● **TASK**
Copy out each line of the material exactly. Pictures do not belong in the copy.

┌─ TASK DATA

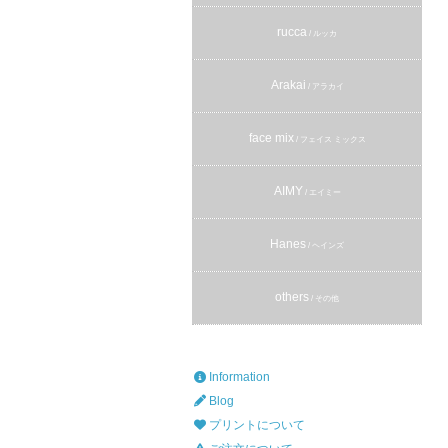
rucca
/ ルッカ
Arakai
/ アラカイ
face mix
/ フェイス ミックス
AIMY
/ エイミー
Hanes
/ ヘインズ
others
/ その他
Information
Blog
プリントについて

└─

● **RESPONSE TO THE TASK**
rucca
/ ルッカ
Arakai
/ アラカイ
face mix
/ フェイス ミックス
AIMY
/ エイミー
Hanes
/ ヘインズ
others
/ その他
Information
Blog
プリントについて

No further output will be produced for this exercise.